Malware ported from the Linux environment makes its ‘debut’ on Mac OS X
Sophos is sounding the alarm on OSX/Tsunami-A, a newly emerged backdoor Trojan horse for Mac OS X. The company’s senior technology consultant says it’s a dangerous one!The news comes high on the heels of another Trojan targeting Macs - Flashback, whose multiple variants masquerade as a Flash player installer.
Now, Graham Cluley writes on his company’s Naked Security blog that Tsunami is particularly interesting because “it appears to be a port of Troj/Kaiten, a Linux backdoor Trojan horse that once it has embedded itself on a computer system listens to an IRC channel for further instructions.”

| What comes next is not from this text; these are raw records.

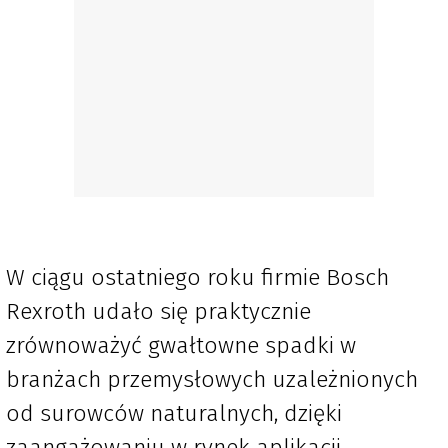
W ciągu ostatniego roku firmie Bosch
Rexroth udało się praktycznie
zrównoważyć gwałtowne spadki w
branżach przemysłowych uzależnionych
od surowców naturalnych, dzięki
zaangażowaniu w rynek aplikacji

Cluley notes that his company’s freeware antivirus solutions are being updated to detect this malware. In the meanwhile, some questions remain unanswered, he says. Like, for example, “how would this code find itself on your Mac in the first place?”
Cluley proposes a few plausible scenarios, such as: “a malicious hacker plants it there, to access your computer remotely and launch DDoS attacks”; “or … you have volunteered your Mac to participate in an organised attack on a website.”
But regardless of how you may get infected, the Trojan basically makes it possible for someone to gain full control of your Mac. “If that doesn't instantly raise the hairs on the back of your neck, it certainly should,” says Cluley.
“Mac users are reminded that even though there is far less malware in existence for Mac OS X than for Windows, that doesn't mean the problem is non-existent. You only need to read our short history of Mac malware to realise that,” he adds.
As usual, Sophos expects to see these cybercriminal attacks to continue, and that includes the Mac front where users fail to protect their computers.
“If the bad guys think they can make money out of infecting and compromising Macs, they will keep trying,” Cluley ends.